As Lt. Governor, I am working to make small businesses aware of millions of dollars in grants available through the state’s Restore RI program. As of today, over $25 million in grants is still available to small businesses like yours. We urge you to apply for a Restore RI grant as soon as possible — funds are set to expire by Dec. 30, 2020. All Restore RI funds are grants, not loans and they do not have to be repaid. Qualifying small businesses can use the grants to pay for overhead costs including rent and utilities. Eligible small businesses that can show 30 percent or more in lost revenue for just one month compared to the same month in 2019 will be eligible for a grant of up $30,000. To see if you are eligible and apply visit commerceri.com/ about-us/restore-ri.

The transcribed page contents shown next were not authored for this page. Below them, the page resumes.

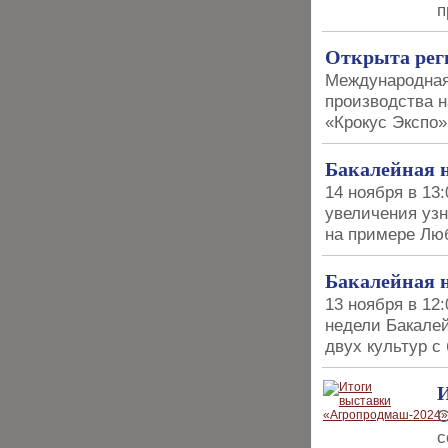
п
Открыта реги
Международная 
производства н
«Крокус Экспо»
Бакалейная н
14 ноября в 13
увеличения узн
на примере Лю
Бакалейная н
13 ноября в 12
недели Бакалей
двух культур с
И
C
с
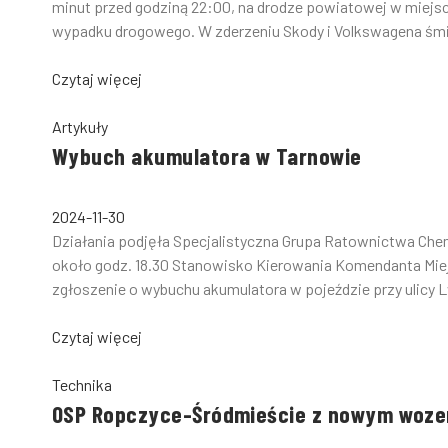
minut przed godziną 22:00, na drodze powiatowej w miejs
wypadku drogowego. W zderzeniu Skody i Volkswagena śmier
Czytaj więcej
Artykuły
Wybuch akumulatora w Tarnowie
2024-11-30
Działania podjęła Specjalistyczna Grupa Ratownictwa Che
około godz. 18.30 Stanowisko Kierowania Komendanta Mie
zgłoszenie o wybuchu akumulatora w pojeździe przy ulicy 
Czytaj więcej
Technika
OSP Ropczyce-Śródmieście z nowym woz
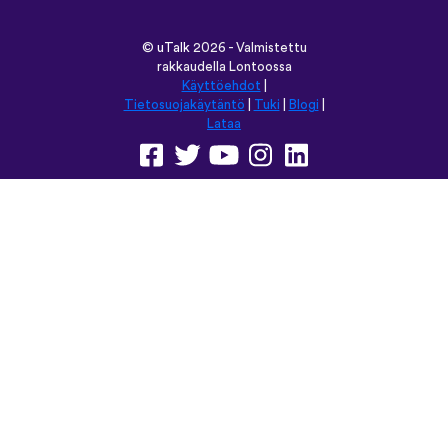
vocabulary words that I otherwise
would’ve forgotten. Phrases like “should I
boil the water?” seemed kind of weird to
remember but it’s actually been really
helpful for learning sentence structure and
memorizing multiple vocabulary words in
one go. Overall I love this app, and I’m
grateful that you don’t have to pay to
access all the courses like some apps.
However, I love this app so much that I
think I will be doing that just for the extra
features! Thanks
lexogenous
App Store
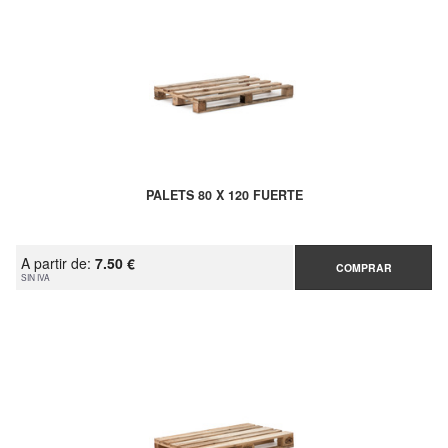
PALETS 80 X 120 FUERTE
A partir de:
7.50 €
COMPRAR
SIN IVA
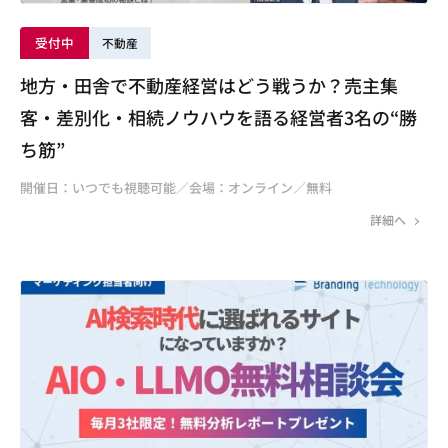
受付中
不動産
地方・田舎で不動産経営はどう戦うか？売主集
客・差別化・相続ノウハウを語る経営者3名の“勝
ち筋”
開催日：いつでも視聴可能／会場：オンライン／無料
詳細へ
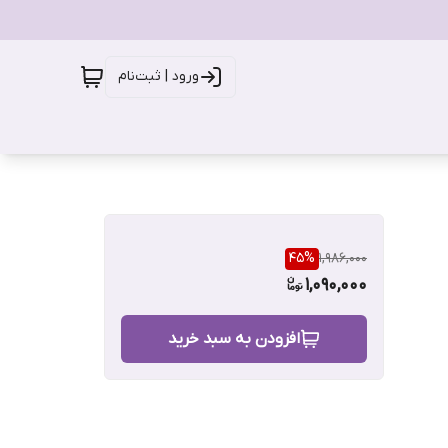
ورود | ثبت‌نام
45
%
1,986,000
1,090,000
افزودن به سبد خرید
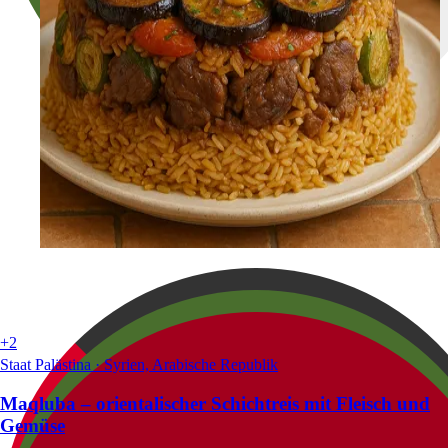
+2
Staat Palästina · Syrien, Arabische Republik
Maqluba – orientalischer Schichtreis mit Fleisch und
Gemüse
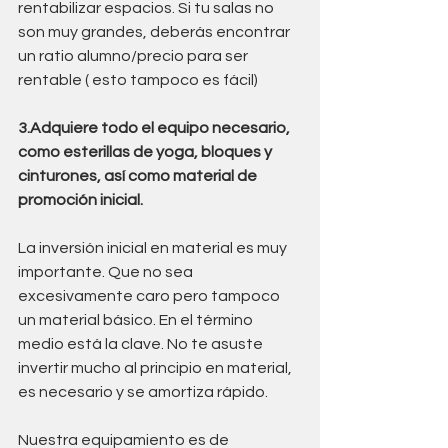
rentabilizar espacios. Si tu salas no 
son muy grandes, deberás encontrar 
un ratio alumno/precio para ser 
rentable ( esto tampoco es fácil)
3.Adquiere todo el equipo necesario, 
como esterillas de yoga, bloques y 
cinturones, así como material de 
promoción inicial.
La inversión inicial en material es muy 
importante. Que no sea 
excesivamente caro pero tampoco 
un material básico. En el término 
medio está la clave. No te asuste 
invertir mucho al principio en material, 
es necesario y se amortiza rápido.
Nuestra equipamiento es de 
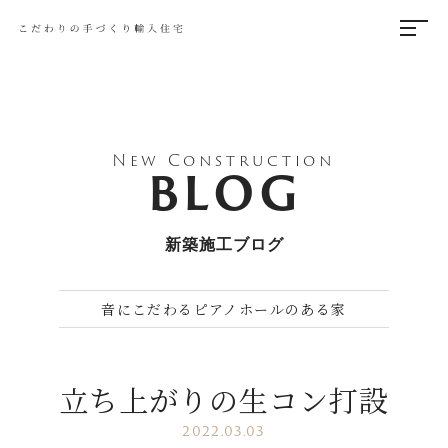
New Construction
BLOG
新築施工ブログ
音にこだわるピアノホールのある家
立ち上がりの生コン打設
2022.03.03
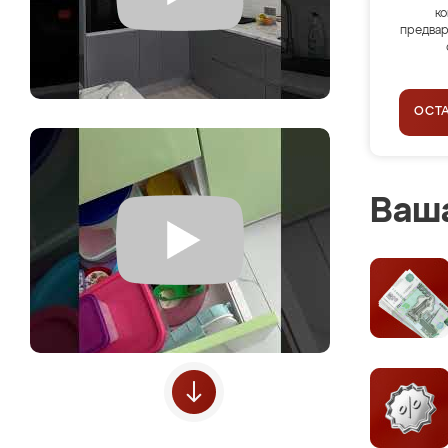
ко
предвар
ОСТ
Ваша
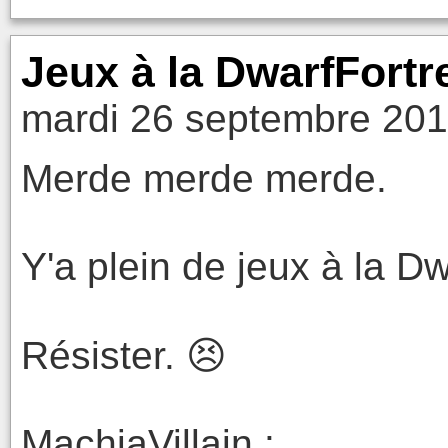
Jeux à la DwarfFortr
mardi 26 septembre 201
Merde merde merde.
Y'a plein de jeux à la Dw
Résister. 😣
MachiaVillain :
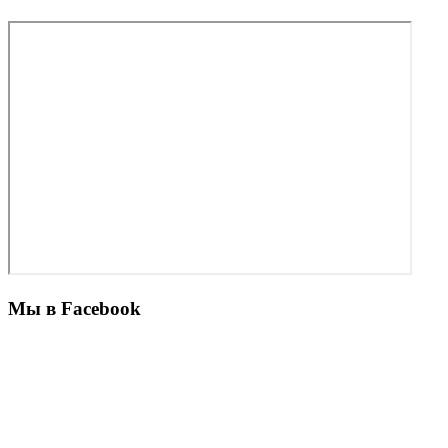
Мы в Facebook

If you have any questions, please feel free to contact my office at (401) 222-2371 or email@example.com. After you apply for a Restore RI grant, please reply to that e-mail and notify our team. We look forward to hearing from you.
Successful Blood Drive
To the Editor:
I want to thank everyone who helped make our last Blood Drive successful. They are the donors, of course; the Harbor Church, as always, and to the staff who got up so early to make the 6:30 a.m. boat.
We had 25 donors.
Our first Blood Drive of 2021 will be the first week of January.
Thanks again, everyone.
Rhode Island Blood Center
Get in the flow
To the Editor:
With an increase in virus cases on the island, most of us are staying closer to home (again).
I wanted to pass along a good idea that I read in an article on Inverse.com by Sarah Sloat, dated Nov. 14. To combat ‘Covid fatigue,’ she says, “Get in the flow! Flow is the experience of becoming so absorbed in an enjoyable activity that one loses track of their external surrounding. Almost any activity can be turned into a flow activity if you pay attention to two features of the experience: it should push you — but not to the point of frustration, and you should be able to track your progress.”

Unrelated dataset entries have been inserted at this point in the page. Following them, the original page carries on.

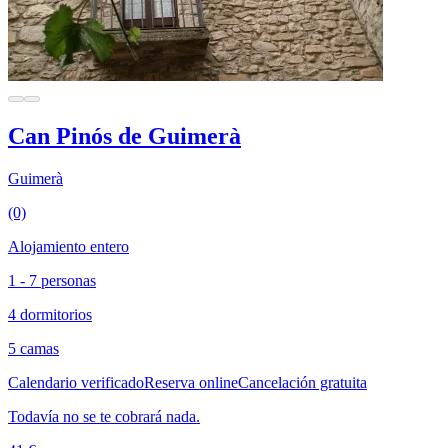
Can Pinós de Guimerà
Guimerà
(0)
Alojamiento entero
1 - 7 personas
4 dormitorios
5 camas
Calendario verificado
Reserva online
Cancelación gratuita
Todavía no se te cobrará nada.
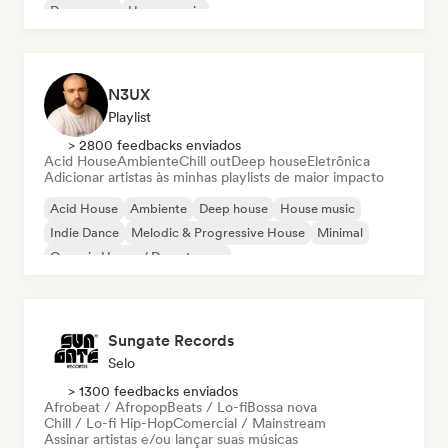
Dream pop
House music
N3UX
Playlist
> 2800 feedbacks enviados
Acid House
Ambiente
Chill out
Deep house
Eletrônica
Adicionar artistas às minhas playlists de maior impacto
Acid House
Ambiente
Deep house
House music
Indie Dance
Melodic & Progressive House
Minimal
Organic House / Downtempo
Sungate Records
Selo
> 1300 feedbacks enviados
Afrobeat / Afropop
Beats / Lo-fi
Bossa nova
Chill / Lo-fi Hip-Hop
Comercial / Mainstream
Assinar artistas e/ou lançar suas músicas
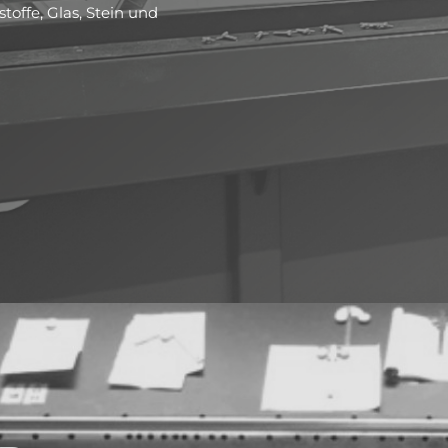
toffe, Glas, Stein und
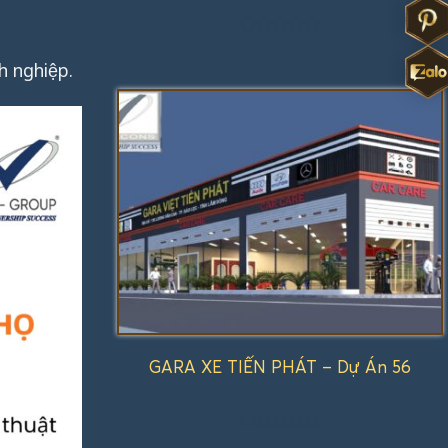
Được
xếp
 nghiệp.
hạng
1.00
5
sao
GARA XE TIẾN PHÁT – Dự Án 56
Được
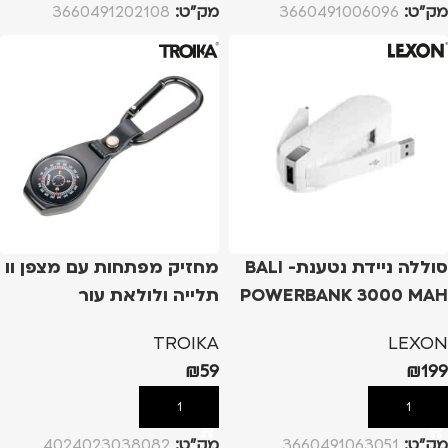
מק”ט:
3660491006096
מק”ט:
3660491202108
סוללה ניידת נטענת- BALI
מחזיק מפתחות עם מצפן וו
POWERBANK 3000 MAH
תלייה ולולאת עור
TROIKA
LEXON
₪
59
₪
199
הוספה לסל
הוספה לסל
מק”ט:
3660491063051
מק”ט:
4024023038082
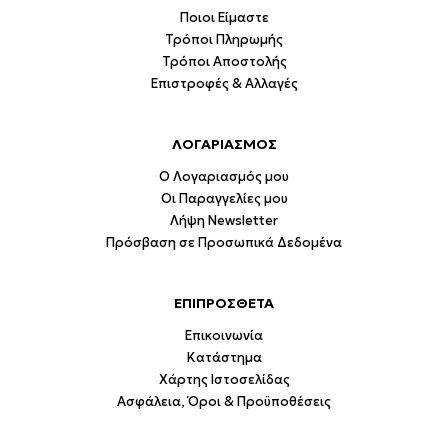
Ποιοι Είμαστε
Τρόποι Πληρωμής
Τρόποι Αποστολής
Επιστροφές & Αλλαγές
ΛΟΓΑΡΙΑΣΜΟΣ
Ο Λογαριασμός μου
Οι Παραγγελίες μου
Λήψη Newsletter
Πρόσβαση σε Προσωπικά Δεδομένα
ΕΠΙΠΡΟΣΘΕΤΑ
Επικοινωνία
Κατάστημα
Χάρτης Ιστοσελίδας
Ασφάλεια, Όροι & Προϋποθέσεις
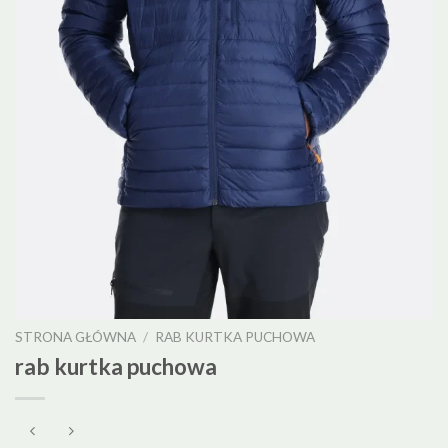
STRONA GŁÓWNA
/
RAB KURTKA PUCHOWA
rab kurtka puchowa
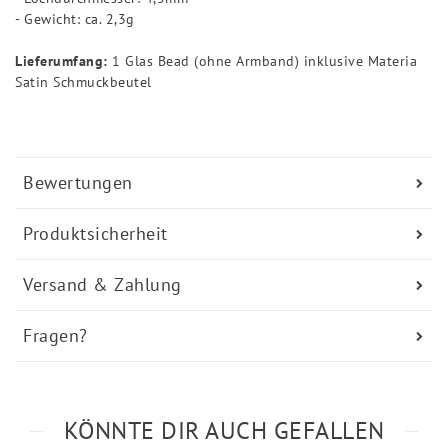
- Gewicht: ca. 2,3g
Lieferumfang:
1 Glas Bead (ohne Armband) inklusive Materia
Satin Schmuckbeutel
Bewertungen
Produktsicherheit
Versand & Zahlung
Fragen?
KÖNNTE DIR AUCH GEFALLEN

Any activity from jigsaw puzzles to ‘honey-do’ projects should fit the bill. I’ve recently started restoring an old double-ender sailboat for my flow project; I’ve never done this before and it is something that will (hopefully!) show progress and tangible results.
I encourage you to discover your own ‘flow activity’ and create a personal get-away from the ‘bug blues’ that are besetting so many of us.
We continue to pray for the health and overall well-being of our entire community.